Introduction

Avec l'accord de l'émetteur, je publie ci-après le texte d'un message à Pierre Jamet d'un témoin de l'explosion atomique du 13 février 1960, monsieur Olivier Villalongue, alors appelé du contingent, et qui a utilisé ses temps de loisir très intelligemment. P.B.

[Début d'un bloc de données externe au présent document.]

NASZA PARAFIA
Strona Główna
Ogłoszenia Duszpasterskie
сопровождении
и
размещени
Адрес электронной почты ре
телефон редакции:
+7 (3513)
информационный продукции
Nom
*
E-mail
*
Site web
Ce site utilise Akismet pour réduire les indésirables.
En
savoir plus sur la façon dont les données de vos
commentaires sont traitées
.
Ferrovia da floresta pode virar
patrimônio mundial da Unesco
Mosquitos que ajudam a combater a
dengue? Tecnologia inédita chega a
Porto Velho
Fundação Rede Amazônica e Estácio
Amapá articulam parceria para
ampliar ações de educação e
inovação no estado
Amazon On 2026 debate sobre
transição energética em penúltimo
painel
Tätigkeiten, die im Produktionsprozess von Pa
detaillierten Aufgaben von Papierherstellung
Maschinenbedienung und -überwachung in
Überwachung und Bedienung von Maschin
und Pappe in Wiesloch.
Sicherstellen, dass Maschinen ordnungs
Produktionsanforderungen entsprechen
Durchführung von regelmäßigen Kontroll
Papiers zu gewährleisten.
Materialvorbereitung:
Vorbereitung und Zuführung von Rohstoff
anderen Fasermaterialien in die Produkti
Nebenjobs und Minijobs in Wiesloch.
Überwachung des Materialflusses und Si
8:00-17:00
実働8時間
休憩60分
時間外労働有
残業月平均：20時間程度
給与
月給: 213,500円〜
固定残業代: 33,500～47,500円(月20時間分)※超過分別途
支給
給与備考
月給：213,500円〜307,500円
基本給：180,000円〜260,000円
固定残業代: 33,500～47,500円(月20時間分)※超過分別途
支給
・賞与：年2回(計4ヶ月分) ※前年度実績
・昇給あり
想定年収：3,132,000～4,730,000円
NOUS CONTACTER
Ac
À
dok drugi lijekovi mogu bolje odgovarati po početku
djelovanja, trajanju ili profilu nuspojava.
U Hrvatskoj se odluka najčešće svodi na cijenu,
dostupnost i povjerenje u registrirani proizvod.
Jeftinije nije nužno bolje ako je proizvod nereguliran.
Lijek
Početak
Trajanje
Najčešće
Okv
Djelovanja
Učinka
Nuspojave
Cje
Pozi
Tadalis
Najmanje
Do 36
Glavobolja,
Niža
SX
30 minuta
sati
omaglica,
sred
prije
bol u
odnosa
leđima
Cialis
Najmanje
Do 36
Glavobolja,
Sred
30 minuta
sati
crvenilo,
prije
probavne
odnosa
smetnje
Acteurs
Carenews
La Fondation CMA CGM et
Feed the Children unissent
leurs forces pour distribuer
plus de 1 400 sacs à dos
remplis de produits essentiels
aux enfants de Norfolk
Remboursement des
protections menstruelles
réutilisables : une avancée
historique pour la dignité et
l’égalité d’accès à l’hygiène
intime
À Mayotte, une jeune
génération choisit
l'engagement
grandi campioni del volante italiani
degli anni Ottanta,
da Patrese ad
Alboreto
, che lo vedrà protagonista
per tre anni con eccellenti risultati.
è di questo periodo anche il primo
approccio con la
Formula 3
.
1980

A propos de la première expérience atomique française au Sahara

un appelé du contingent témoigne

J’ai lu avec beaucoup d’intérêt l’article de Pierre Jamet intitulé "Ma participation à la première explosion atomique française dans le Sahara".
A l’autre bout de l’échelle, j’ai aussi participé à cette explosion, car, simple appelé, c’est moi qui ai placé la première balise sur l’emplacement qui est devenu le Point Zéro . Il s’agissait d’un bidon métallique de 200 litres peint en noir et rempli de sable, où le chiffre zéro était peint en rouge.
Il a fallu d’ailleurs déplacer un peu plus tard le Point Zéro de quelques dizaines de mètres, pour éviter une butte de sable qui, en se pulvérisant au moment de l’explosion, aurait pu occulter les caméras.
Cette matérialisation de Point Zéro était l’achèvement d’un travail de plusieurs semaines où nous avions déposé dans le désert des séries de bidons noirs ornés d’un chiffre rouge, pour quadriller le champ de tir sur une zone qui faisait, paraît-il, cent kilomètres sur cent.
Nous découvrions souvent des surprises : lacs salés desséchés où la pression du pied faisait ressortir l’eau, squelettes et œufs de dinosaures, forêts de bois pétrifiés, ou simplement vestiges de forages pétroliers noyés dans le sable.
Le balisage terminé, nous avons changé d’activité: mise au point d’un ensemble de transmission par B.L.U. qui permettait, une fois les réglages terminés (deux mois) d’obtenir n’importe quel abonné en France en décrochant un combiné téléphonique depuis Reggane. C’était une réussite pour l’époque.
On nous a ensuite spécialisés (J’étais radio) dans la météo, et nous étions une quinzaine à capter 24 heures sur 24 les émissions de tout un côté du globe. Ces renseignements étaient exploités par des spécialistes de haut niveau venus de France en même temps que le Général Ailleret, dont la première directive a été de rendre obligatoire le port du chapeau de brousse au lieu du calot, pour nous protéger des insolations. Quant au képi bleu des troupes sahariennes, c’était un luxe réservé aux grandes cérémonies.
Nous sommes alors entrés dans une période sans imprévus, très routinière. Nous faisions les trois huit comme des civils, dans une magnifique station radio toute neuve. J’ai tout de même pu traverser trois fois le Tanezrouf jusqu’au Soudan, par le célèbre poste de Bidon 5, pour ravitailler un radar à Tessalit.
Et nous avions des loisirs, ce qui m’a permis à moi aussi de flâner un peu autour du camp, et notamment de visiter la forteresse où Pierre Jamet s’est fait confisquer sa jeep par la P.M.
J’ai même eu le temps de me présenter au Certificat d’Etudes Primaires pour adultes, diplôme que je n’avais pas, et dont la session devait se tenir à Colomb Béchar, plus de mille kilomètres au nord. Nous étions trois candidats, comblés à l’idée de faire ce déplacement. Mais les instituteurs de Colomb Béchar ont déjoué nos projets: ce sont eux qui sont venus nous faire passer l’examen sur place, tout heureux de pouvoir visiter la base. Il y avait à cette époque un tel pont aérien de Nord Atlas et même Bréguet deux ponts que leur déplacement n’a entraîné aucune dépense supplémentaire pour les contribuables. Et plusieurs mois après la Quille, j’ai eu la surprise de recevoir par la poste un beau diplôme de Certificat d’Etudes Primaires établi par l’Académie de Colomb Béchar.
La description que donne l’auteur de l’explosion et du développement du champignon, dont les couleurs étaient extraordinaires au lever du soleil, correspond exactement à mes souvenirs. Mais nous ne savions pas que l’avion qui circulait à travers le nuage radioactif était piloté par un homme, nous le croyions téléguidé.
Et plus de quarante ans après, j’ai enfin l’explication de ces curieuses petites traînées de fumée proches du champignon atomique: Il s’agissait des fusées fumigènes de Pierre JAMET!